ContributeurPaul-Eddy PAULIN
FonctionDirecteur de la stratégie et des relations extérieures
France Travail Martinique
Intervention9 juin 2025
Publication en ligne31 mars 2026
Lors de la 9e journée d’étude IDRECOM consacrée à l’emploi dans les territoires transocéaniques, Paul-Eddy Paulin, directeur de la stratégie et des relations extérieures à France Travail Martinique, a présenté un état des lieux détaillé du marché du travail local. Ces données, produites dans le cadre d’une réflexion collective associant chercheurs, institutions et acteurs de terrain, éclairent à la fois les fragilités structurelles et les dynamiques positives à l’œuvre sur le territoire. Avec un taux de chômage de 12 % et près de 42 000 demandeurs d’emploi inscrits, le marché martiniquais reste sous tension — mais des signaux encourageants se dessinent : hausse des offres d’emploi, dynamisme sectoriel et montée en qualification des jeunes demandeurs.
12 %Taux de chômage
42 000Demandeurs d’emploi
50 %Chômage longue durée
3 280Offres d’emploi (avril)
13 300Projets de recrutement
+33 %Progression des offres / an
I. Vue d’ensemble de la demande d’emploi
Le marché du travail martiniquais se caractérise par un volume de demandeurs d’emploi en légère progression (+1,7 %), atteignant environ 42 000 personnes inscrites à France Travail. La moitié d’entre elles se trouvent en situation de chômage de longue durée, signe d’un marché sélectif où les trajectoires d’insertion peuvent être particulièrement longues.

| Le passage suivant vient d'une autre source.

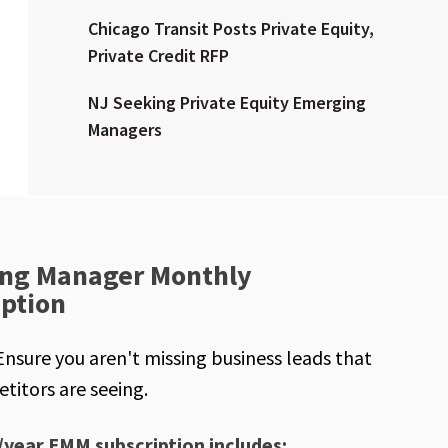
Chicago Transit Posts Private Equity,
Private Credit RFP
NJ Seeking Private Equity Emerging
Managers
ng Manager Monthly
iption
Ensure you aren't missing business leads that
titors are seeing.
/year EMM subscription includes: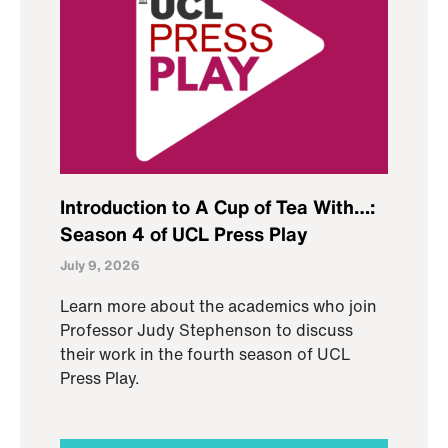
Introduction to A Cup of Tea With…:
Season 4 of UCL Press Play
July 9, 2026
Learn more about the academics who join
Professor Judy Stephenson to discuss
their work in the fourth season of UCL
Press Play.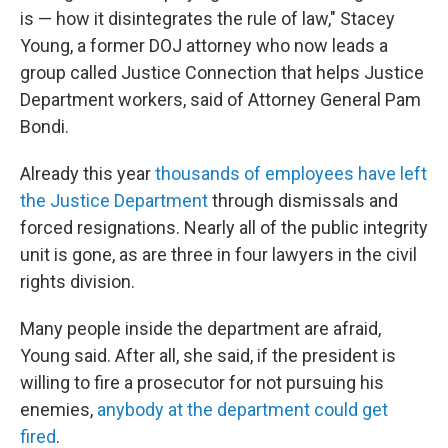
is — how it disintegrates the rule of law," Stacey
Young, a former DOJ attorney who now leads a
group called Justice Connection that helps Justice
Department workers, said of Attorney General Pam
Bondi.
Already this year
thousands of employees have left
the Justice Department
through dismissals and
forced resignations. Nearly all of the public integrity
unit is gone, as are three in four lawyers in the civil
rights division.
Many people inside the department are afraid,
Young said. After all, she said, if the president is
willing to fire a prosecutor for not pursuing his
enemies,
anybody at the department could get
fired
.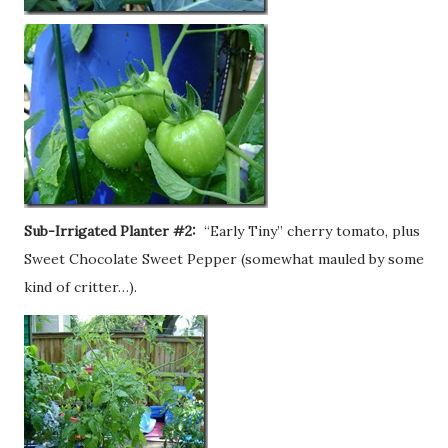
Sub-Irrigated Planter #2:
“Early Tiny” cherry tomato, plus
Sweet Chocolate Sweet Pepper (somewhat mauled by some
kind of critter…).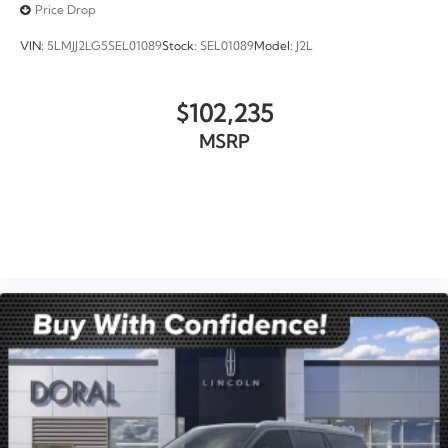
Price Drop
VIN:
5LMJJ2LG5SEL01089
Stock:
SEL01089
Model:
J2L
$102,235
MSRP
VIEW VEHICLE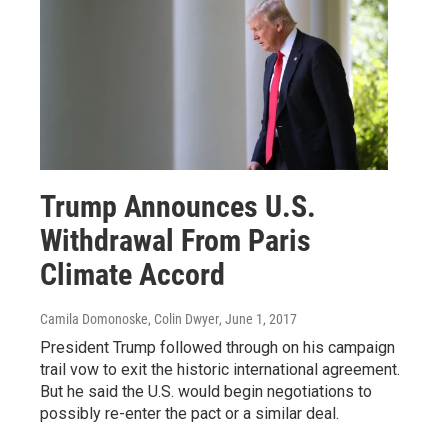
Trump Announces U.S.
Withdrawal From Paris
Climate Accord
Camila Domonoske, Colin Dwyer
, June 1, 2017
President Trump followed through on his campaign
trail vow to exit the historic international agreement.
But he said the U.S. would begin negotiations to
possibly re-enter the pact or a similar deal.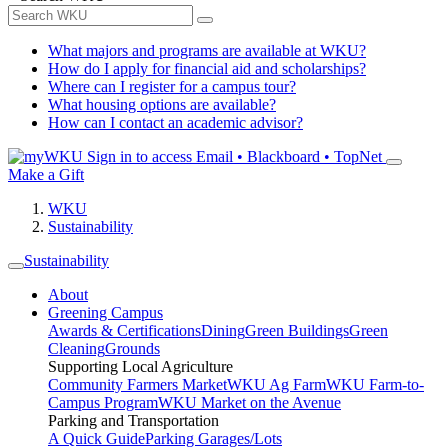
What majors and programs are available at WKU?
How do I apply for financial aid and scholarships?
Where can I register for a campus tour?
What housing options are available?
How can I contact an academic advisor?
Sign in to access
Email • Blackboard • TopNet
Make a Gift
WKU
Sustainability
Sustainability
About
Greening Campus
Awards & Certifications
Dining
Green Buildings
Green
Cleaning
Grounds
Supporting Local Agriculture
Community Farmers Market
WKU Ag Farm
WKU Farm-to-
Campus Program
WKU Market on the Avenue
Parking and Transportation
A Quick Guide
Parking Garages/Lots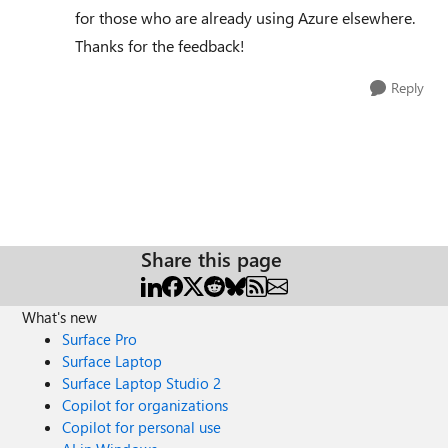
for those who are already using Azure elsewhere.
Thanks for the feedback!
Reply
Share this page
What's new
Surface Pro
Surface Laptop
Surface Laptop Studio 2
Copilot for organizations
Copilot for personal use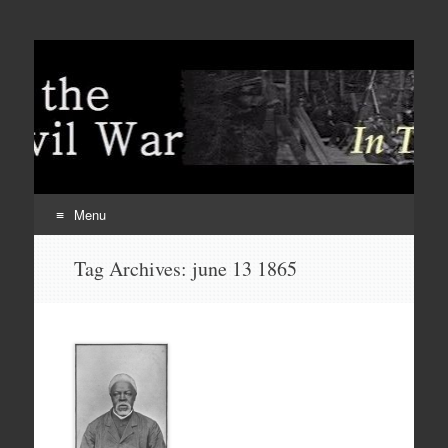
Menu
Skip
Tag Archives:
june 13 1865
to
content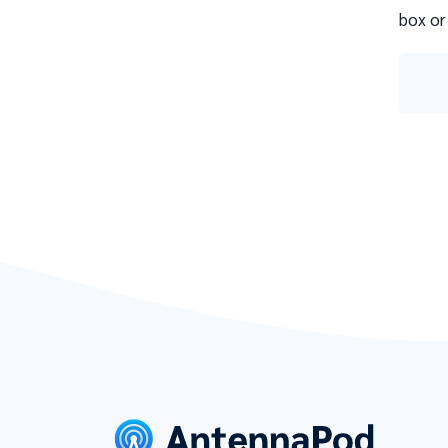
box or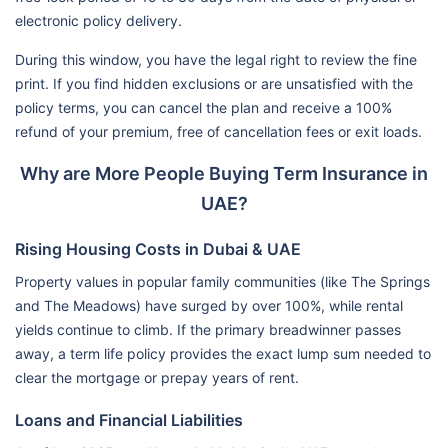
electronic policy delivery.
During this window, you have the legal right to review the fine
print. If you find hidden exclusions or are unsatisfied with the
policy terms, you can cancel the plan and receive a 100%
refund of your premium, free of cancellation fees or exit loads.
Why are More People Buying Term Insurance in
UAE?
Rising Housing Costs in Dubai & UAE
Property values in popular family communities (like The Springs
and The Meadows) have surged by over 100%, while rental
yields continue to climb. If the primary breadwinner passes
away, a term life policy provides the exact lump sum needed to
clear the mortgage or prepay years of rent.
Loans and Financial Liabilities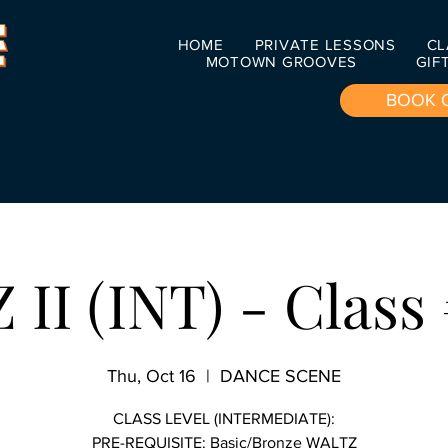
HOME
PRIVATE LESSONS
CL
MOTOWN GROOVES
GIF
BOOK 
II (INT) - Class 
Thu, Oct 16
  |  
DANCE SCENE
CLASS LEVEL (INTERMEDIATE):
PRE-REQUISITE: Basic/Bronze WALTZ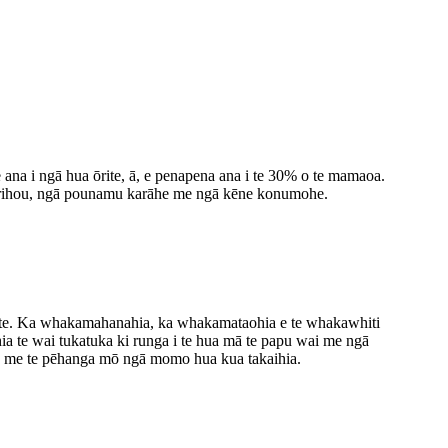
e ana i ngā hua ōrite, ā, e penapena ana i te 30% o te mamaoa.
kirihou, ngā pounamu karāhe me ngā kēne konumohe.
e kete. Ka whakamahanahia, ka whakamataohia e te whakawhiti
ia te wai tukatuka ki runga i te hua mā te papu wai me ngā
ana me te pēhanga mō ngā momo hua kua takaihia.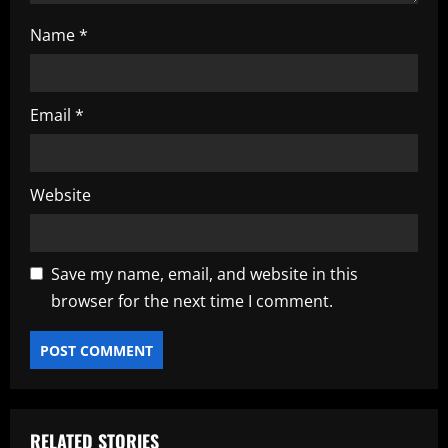
Name
*
Email
*
Website
Save my name, email, and website in this
browser for the next time I comment.
RELATED STORIES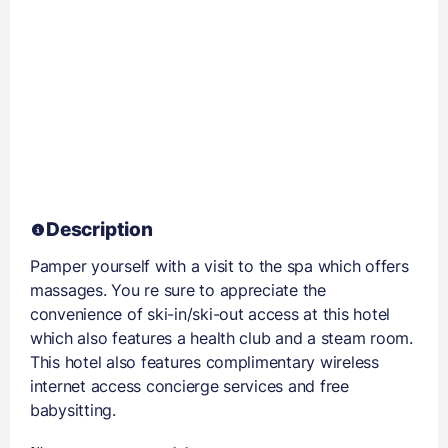
Description
Pamper yourself with a visit to the spa which offers
massages. You re sure to appreciate the
convenience of ski-in/ski-out access at this hotel
which also features a health club and a steam room.
This hotel also features complimentary wireless
internet access concierge services and free
babysitting.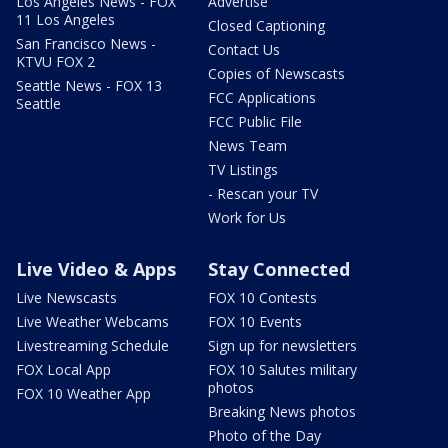
Los Angeles News - FOX
Advertise
11 Los Angeles
Closed Captioning
San Francisco News -
Contact Us
KTVU FOX 2
Copies of Newscasts
Seattle News - FOX 13
FCC Applications
Seattle
FCC Public File
News Team
TV Listings
- Rescan your TV
Work for Us
Live Video & Apps
Stay Connected
Live Newscasts
FOX 10 Contests
Live Weather Webcams
FOX 10 Events
Livestreaming Schedule
Sign up for newsletters
FOX Local App
FOX 10 Salutes military
photos
FOX 10 Weather App
Breaking News photos
Photo of the Day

Si le niveau de qualification de la demande d’emploi reste globalement inférieur à la moyenne nationale, la proportion de personnes sans diplôme est légèrement moindre qu’attendu. Toutefois, de nombreux demandeurs cumulent des freins périphériques importants — notamment les familles monoparentales, très présentes en Martinique, pour lesquelles l’accès à la garde d’enfants constitue un obstacle réel à la reprise d’activité.
Répartition de la demande d’emploi — profils clés
Source : France Travail Martinique, données 2024–2025
II. Les jeunes demandeurs d’emploi : un profil distinct
Les jeunes demandeurs d’emploi (15–25 ans) représentent environ 15 % de la demande globale, soit 6 185 personnes. Ce public présente des caractéristiques sensiblement différentes de l’ensemble des inscrits.
On note d’abord une parité quasi parfaite selon le sexe (51 % de femmes, 49 % d’hommes), contrastant avec la répartition observée dans la population générale des demandeurs d’emploi. Leur niveau de qualification est supérieur à la moyenne : là où le niveau CAP prédomine dans la demande globale, les jeunes se situent en moyenne à un niveau Baccalauréat professionnel. Seuls 5 % sont dépourvus de toute qualification, et seulement 10 % sont bénéficiaires du RSA.
Profil des jeunes demandeurs d’emploi vs. demande globale
Source : France Travail Martinique, données 2024–2025
À noter : Les jeunes martiniquais en recherche d’emploi présentent un niveau de formation supérieur à celui de l’ensemble des demandeurs, ce qui plaide pour des dispositifs d’insertion adaptés à leur profil qualifié.
III. L’offre d’emploi et les besoins en main-d’œuvre
Du côté de l’offre, le marché enregistre une progression notable. Au mois d’avril, 3 280 offres d’emploi étaient recensées, soit une hausse de 33 % sur un an. La majorité de ces postes concernent des emplois durables (CDI ou CDD longs), témoignant d’une certaine solidité de la demande exprimée par les employeurs. Les secteurs les plus représentés sont la restauration (portée par la saison touristique), le commerce, les services à la personne et l’entretien.
L’enquête « Besoins en Main-d’Œuvre » (BMO) de France Travail confirme cette dynamique : 13 300 projets de recrutement sont exprimés par les entreprises, avec une concentration marquée dans les services aux particuliers (45 % des projets).
Projets de recrutement par secteur (BMO) — en % du total
Source : Enquête Besoins en Main-d’Œuvre, France Travail Martinique
Tension sur les recrutements : 53 % des projets de recrutement sont jugés difficiles à pourvoir, bien que ce taux soit en diminution. Sur le plan géographique, 45 % des projets se concentrent dans le centre de l’île, où l’activité économique est la plus dense.
IV. Les catégories F et G : un nouveau cadre statistique
Dans le cadre de la mise en œuvre de la loi pour le plein emploi, deux nouvelles catégories statistiques ont été créées : les catégories F et G. Elles permettent d’identifier les personnes engagées dans un parcours d’insertion sociale, pour lesquelles des freins importants doivent être levés avant qu’une intégration dans l’emploi soit possible.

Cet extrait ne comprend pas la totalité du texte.